The equipment used must be capable of delivering a high volume/minute (up to 50 litres), while maintaining high peak airway pressures (up to 100 cm H2O) and an inspiration/expiration ratio (I:E) stable, even when blood pressure needs to be increased.
Refractory hypoxemia may respond to pressure-dependent, reverse-ratio ventilation.
Adequate lung hygiene is necessary to keep the airways clear of sputum.
Passive respiratory physiotherapy helps mobilize secretions and prevent airway obstruction and atelectasis.
Recent skin grafts do not tolerate chest percussion and vibration.
Therapeutic fibrobronchoscopy may be necessary to unblock the airways from the accumulation of thickened secretions.
Careful maintenance of fluid balance is necessary to minimize the risk of shock, renal failure, and pulmonary edema.
The restoration of the patient’s water balance, using the Parkland formula (4 ml of isotonic solution per kg for each percentage point of burned skin surface, for 24 hours) and basically maintaining the diuresis at values between 30 and 50 ml/hour and central venous pressure between 2 and 6 mmHg, helps preserve hemodynamic stability.
In patients with aspiration injury, capillary permeability increases, and pulmonary artery pressure monitoring is a useful guide to fluid replacement, in addition to urine output control.
It is necessary to monitor the electrolyte picture and the acid-base balance.
The hypermetabolic state of the burn patient requires a careful analysis of the nutritional balance, aimed at avoiding the catabolism of the muscle tissue.
Predictive formulas (such as those of Harris-Benedict and Curreri) have been used to estimate the intensity of metabolism in these patients.
Currently, portable analyzers are commercially available that allow serial indirect calorimetry measurements to be made, which have been shown to provide more accurate estimates of nutritional needs.
Patients with extensive burns (greater than 50% of the skin surface) are often prescribed diets whose caloric intake is 150% of their resting energy expenditure, to facilitate wound healing and prevent catabolism.
With the healing of burns, the nutritional intake is progressively reduced to 130% of the basal metabolic rate.
In circumferential chest burns, scar tissue can restrict chest wall motion
The escharotomy (surgical removal of the burned skin) is carried out by making two lateral incisions along the anterior axillary line, starting from two centimeters below the clavicle up to the ninth-tenth intercostal space, and two other transverse incisions stretched between the ends of the first, to define a square.

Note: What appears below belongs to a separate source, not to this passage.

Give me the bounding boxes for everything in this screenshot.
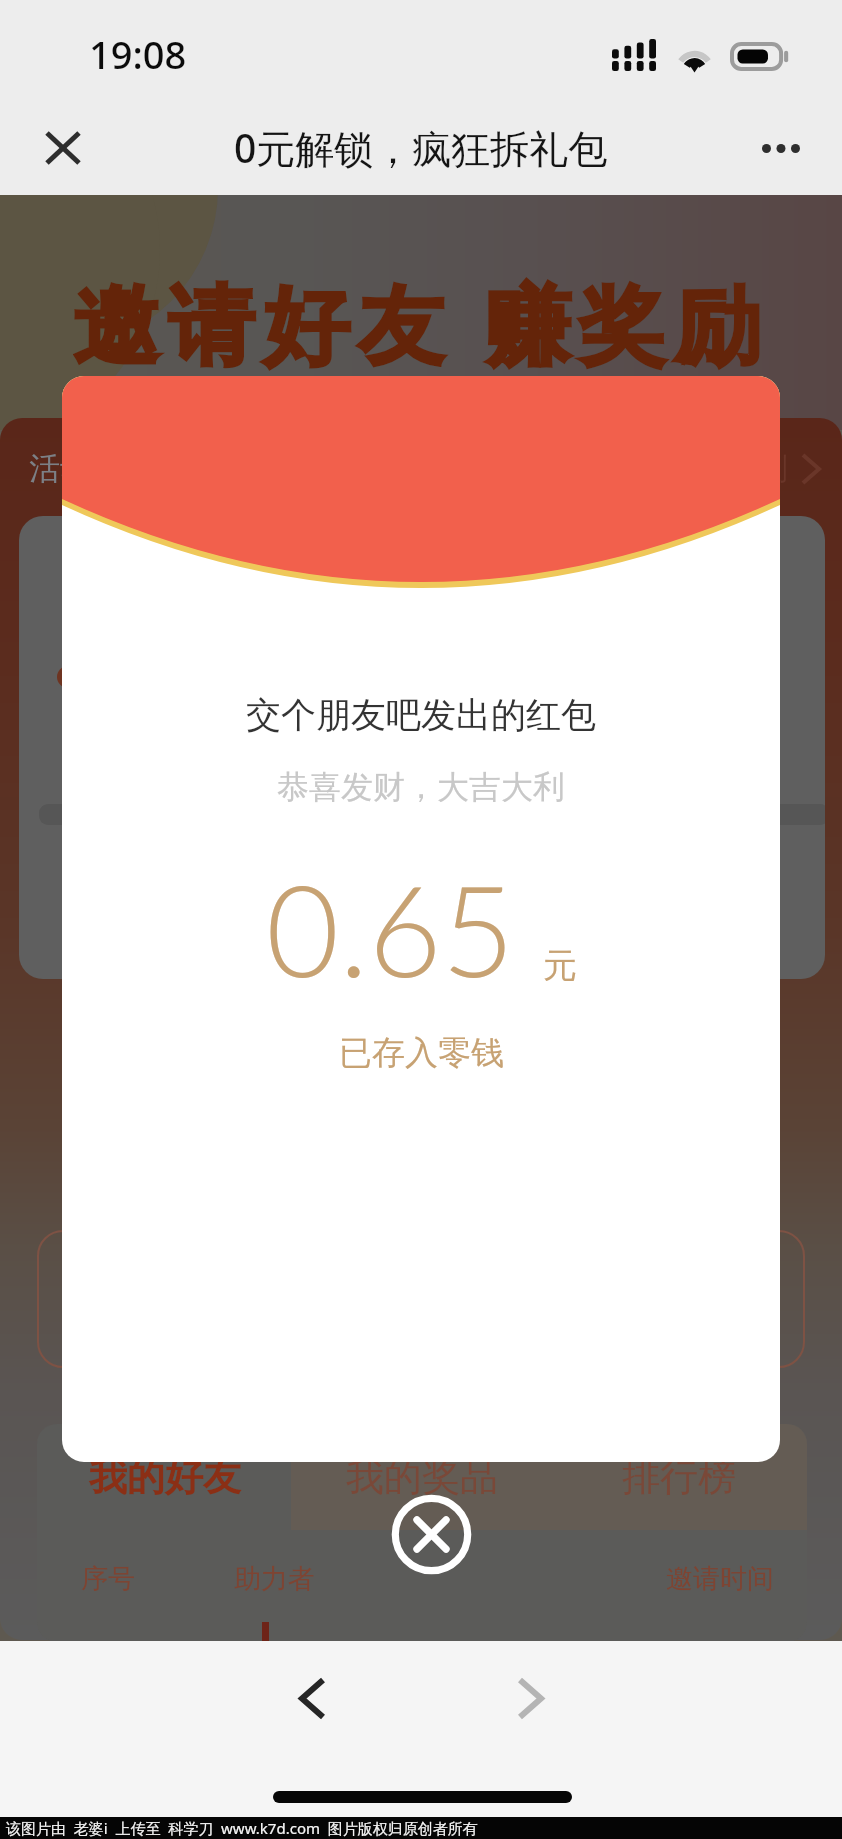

This intervention should improve the elasticity of the chest wall and prevent the compressive effect of the scar tissue retraction.

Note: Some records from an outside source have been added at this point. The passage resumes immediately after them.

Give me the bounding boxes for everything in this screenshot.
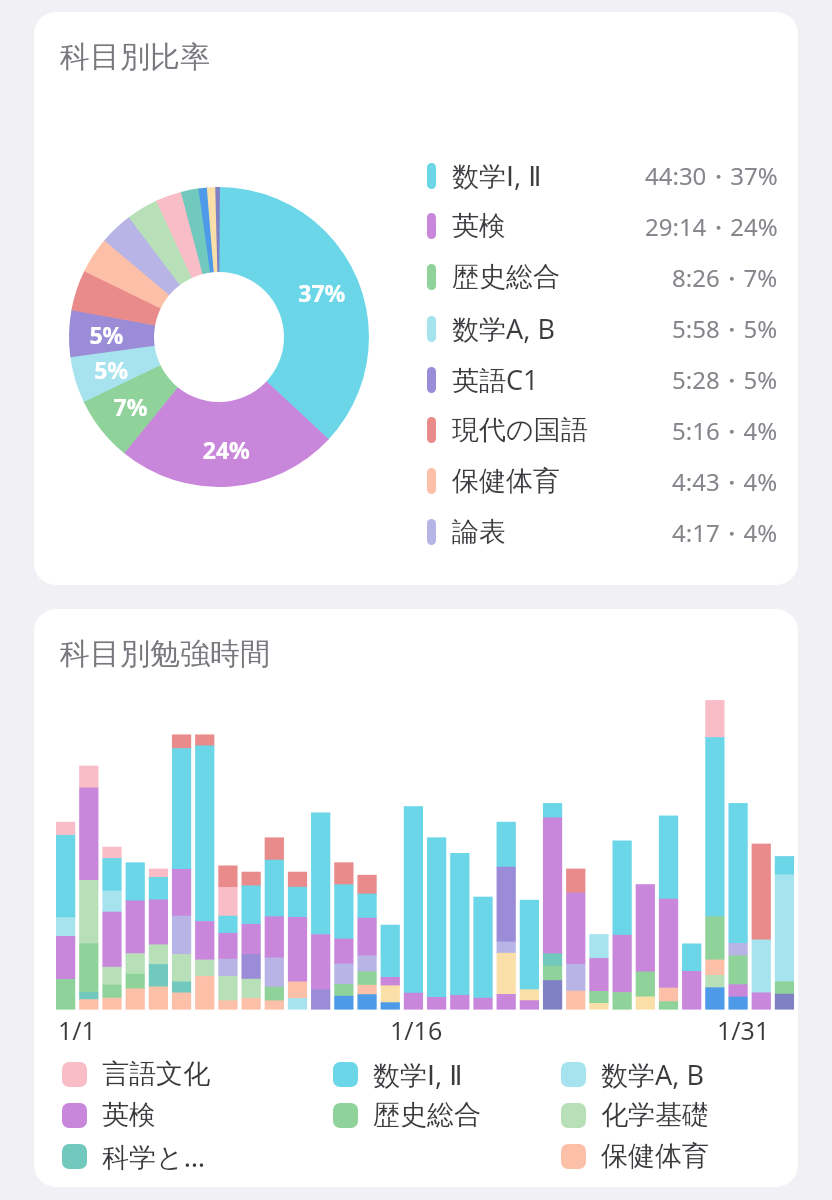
- button[interactable]: 論表: [394, 508, 798, 556]
- staticText: 5:58・5%: [672, 312, 778, 345]
- staticText: 英検: [102, 1098, 156, 1132]
- staticText: 英検: [452, 209, 506, 243]
- staticText: 科目別勉強時間: [60, 635, 270, 673]
- staticText: 数学Ⅰ, Ⅱ: [373, 1056, 463, 1093]
- button[interactable]: 科目別比率: [34, 12, 798, 585]
- button[interactable]: 数学A, B: [561, 1055, 705, 1093]
- staticText: 数学A, B: [601, 1056, 705, 1093]
- button[interactable]: 科目別勉強時間: [34, 609, 798, 1187]
- staticText: 言語文化: [102, 1057, 210, 1091]
- staticText: 44:30・37%: [645, 159, 778, 192]
- button[interactable]: 言語文化: [62, 1055, 210, 1093]
- staticText: 1/31: [717, 1013, 770, 1047]
- staticText: 4:43・4%: [672, 465, 778, 498]
- staticText: 数学Ⅰ, Ⅱ: [452, 157, 542, 194]
- button[interactable]: 保健体育: [561, 1137, 709, 1175]
- staticText: 化学基礎: [601, 1098, 709, 1132]
- staticText: 5:16・4%: [672, 414, 778, 447]
- staticText: 英語C1: [452, 361, 539, 398]
- staticText: 29:14・24%: [645, 210, 778, 243]
- staticText: 歴史総合: [373, 1098, 481, 1132]
- button[interactable]: 数学Ⅰ, Ⅱ: [394, 151, 798, 199]
- button[interactable]: 科学と…: [62, 1137, 205, 1175]
- staticText: 科学と…: [102, 1138, 205, 1175]
- staticText: 現代の国語: [452, 413, 588, 447]
- staticText: 数学A, B: [452, 310, 556, 347]
- staticText: 8:26・7%: [672, 261, 778, 294]
- button[interactable]: 化学基礎: [561, 1096, 709, 1134]
- staticText: 5:28・5%: [672, 363, 778, 396]
- staticText: 1/16: [390, 1013, 443, 1047]
- button[interactable]: 歴史総合: [333, 1096, 481, 1134]
- button[interactable]: 英検: [394, 202, 798, 250]
- staticText: 保健体育: [452, 464, 560, 498]
- button[interactable]: 現代の国語: [394, 406, 798, 454]
- staticText: 1/1: [58, 1013, 96, 1047]
- staticText: 論表: [452, 515, 506, 549]
- staticText: 4:17・4%: [672, 516, 778, 549]
- button[interactable]: 歴史総合: [394, 253, 798, 301]
- staticText: 保健体育: [601, 1139, 709, 1173]
- button[interactable]: 英検: [62, 1096, 156, 1134]
- button[interactable]: 保健体育: [394, 457, 798, 505]
- button[interactable]: 数学A, B: [394, 304, 798, 352]
- button[interactable]: 英語C1: [394, 355, 798, 403]
- staticText: 科目別比率: [60, 38, 210, 76]
- button[interactable]: 数学Ⅰ, Ⅱ: [333, 1055, 463, 1093]
- staticText: 歴史総合: [452, 260, 560, 294]
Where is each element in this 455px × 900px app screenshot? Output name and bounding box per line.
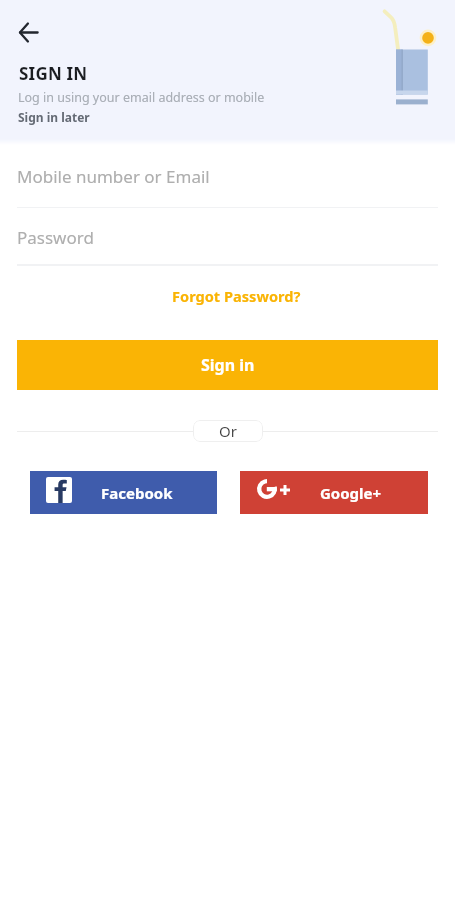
staticText: Mobile number or Email <box>17 165 210 188</box>
button[interactable]: Sign in later <box>18 109 90 125</box>
staticText: Log in using your email address or mobil… <box>18 89 265 106</box>
staticText: Or <box>219 421 237 441</box>
button[interactable]: Back <box>12 16 44 48</box>
button[interactable]: Sign in <box>17 340 438 390</box>
staticText: Facebook <box>101 483 173 503</box>
button[interactable]: Google+ <box>240 471 428 514</box>
staticText: Sign in <box>201 354 255 376</box>
button[interactable]: Facebook <box>30 471 217 514</box>
button[interactable]: Mobile number or Email <box>17 157 438 208</box>
staticText: Sign in later <box>18 109 90 125</box>
staticText: Forgot Password? <box>172 286 301 306</box>
button[interactable]: Forgot Password? <box>163 283 309 309</box>
button[interactable]: Password <box>17 218 438 266</box>
staticText: Password <box>17 226 94 249</box>
staticText: Google+ <box>320 483 382 503</box>
staticText: SIGN IN <box>19 62 88 85</box>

Treatment of the burn includes removal of non-vital skin, application of medicated dressings with topical antibiotics, wound closure with temporary skin substitutes, and grafting of skin from healthy areas or specimens onto the burned area. cloned.
This reduces fluid loss and the risk of infection.

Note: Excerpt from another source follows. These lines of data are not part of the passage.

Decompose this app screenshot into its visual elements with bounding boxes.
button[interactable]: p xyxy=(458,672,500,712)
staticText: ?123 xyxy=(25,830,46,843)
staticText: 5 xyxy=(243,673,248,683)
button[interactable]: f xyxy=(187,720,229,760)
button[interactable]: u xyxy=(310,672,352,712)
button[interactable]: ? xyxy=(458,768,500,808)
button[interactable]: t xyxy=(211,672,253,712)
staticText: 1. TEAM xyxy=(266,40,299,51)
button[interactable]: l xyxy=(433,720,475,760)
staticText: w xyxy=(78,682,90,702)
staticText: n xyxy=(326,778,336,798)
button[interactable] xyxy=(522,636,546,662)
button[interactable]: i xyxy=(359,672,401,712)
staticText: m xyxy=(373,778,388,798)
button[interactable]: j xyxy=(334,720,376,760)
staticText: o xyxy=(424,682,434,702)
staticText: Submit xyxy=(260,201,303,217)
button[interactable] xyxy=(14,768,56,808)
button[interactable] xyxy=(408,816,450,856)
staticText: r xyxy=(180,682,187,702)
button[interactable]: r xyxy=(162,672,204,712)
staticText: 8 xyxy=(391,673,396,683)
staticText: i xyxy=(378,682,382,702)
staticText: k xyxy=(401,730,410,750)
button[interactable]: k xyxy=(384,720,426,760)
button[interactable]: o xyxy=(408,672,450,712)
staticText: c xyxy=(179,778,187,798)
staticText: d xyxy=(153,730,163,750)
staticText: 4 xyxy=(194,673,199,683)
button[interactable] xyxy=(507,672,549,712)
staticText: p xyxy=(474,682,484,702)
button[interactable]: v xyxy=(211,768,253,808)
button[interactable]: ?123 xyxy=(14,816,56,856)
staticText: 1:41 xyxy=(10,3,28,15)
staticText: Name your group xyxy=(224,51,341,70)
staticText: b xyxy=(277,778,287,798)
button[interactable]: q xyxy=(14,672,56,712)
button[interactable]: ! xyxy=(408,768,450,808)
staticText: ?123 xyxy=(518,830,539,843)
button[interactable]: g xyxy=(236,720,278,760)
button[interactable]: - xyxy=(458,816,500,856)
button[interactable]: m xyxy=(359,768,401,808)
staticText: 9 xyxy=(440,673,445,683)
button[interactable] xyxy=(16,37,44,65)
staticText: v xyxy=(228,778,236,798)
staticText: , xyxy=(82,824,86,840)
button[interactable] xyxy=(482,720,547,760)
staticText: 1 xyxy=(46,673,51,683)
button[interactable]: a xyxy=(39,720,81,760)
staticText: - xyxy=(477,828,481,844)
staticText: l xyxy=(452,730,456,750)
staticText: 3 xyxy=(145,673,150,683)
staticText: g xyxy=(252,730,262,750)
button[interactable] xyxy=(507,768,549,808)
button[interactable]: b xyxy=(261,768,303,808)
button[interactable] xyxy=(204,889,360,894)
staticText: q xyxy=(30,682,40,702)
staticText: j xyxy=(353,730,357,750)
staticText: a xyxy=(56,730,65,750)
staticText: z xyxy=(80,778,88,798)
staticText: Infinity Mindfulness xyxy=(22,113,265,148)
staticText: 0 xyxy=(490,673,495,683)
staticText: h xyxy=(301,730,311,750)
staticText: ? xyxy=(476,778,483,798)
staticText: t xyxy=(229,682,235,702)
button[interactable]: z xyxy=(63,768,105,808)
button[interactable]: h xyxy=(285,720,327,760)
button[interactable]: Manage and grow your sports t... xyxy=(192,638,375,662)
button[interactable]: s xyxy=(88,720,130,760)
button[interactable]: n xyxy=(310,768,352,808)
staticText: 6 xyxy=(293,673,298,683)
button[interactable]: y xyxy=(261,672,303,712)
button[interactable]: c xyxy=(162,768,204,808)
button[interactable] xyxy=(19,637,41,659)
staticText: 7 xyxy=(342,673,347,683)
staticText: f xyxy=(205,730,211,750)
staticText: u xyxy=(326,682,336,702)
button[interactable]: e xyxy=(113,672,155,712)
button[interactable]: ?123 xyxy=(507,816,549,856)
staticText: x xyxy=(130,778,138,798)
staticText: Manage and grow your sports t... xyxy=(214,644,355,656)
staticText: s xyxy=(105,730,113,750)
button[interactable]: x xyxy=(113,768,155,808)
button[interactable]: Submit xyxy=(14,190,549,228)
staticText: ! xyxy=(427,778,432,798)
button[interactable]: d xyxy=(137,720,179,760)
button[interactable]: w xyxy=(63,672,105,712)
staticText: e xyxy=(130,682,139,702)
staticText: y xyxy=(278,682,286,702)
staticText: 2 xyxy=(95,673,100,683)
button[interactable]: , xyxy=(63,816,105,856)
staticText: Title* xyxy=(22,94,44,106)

Infections are most often due to coagulase-positive Staphylococcus aureus and gram-negative bacteria, such as Klebsiella, Enterobacter, Escherichia coli and Pseudomonas.
An adequate isolation technique, the pressurization of the environment, the filtration of the air, represent the cornerstones of the defense against infections.
The choice of antibiotic is based on the results of serial cultures of material from the wound, as well as blood, urine, and sputum samples.
Prophylactic antibiotics should not be administered to these patients, due to the ease with which resistant strains can be selected, responsible for infections refractory to therapy.
In subjects who remain immobilized for prolonged periods, heparin prophylaxis can help reduce the risk of pulmonary embolisms, and particular attention must be paid to preventing the development of pressure ulcers.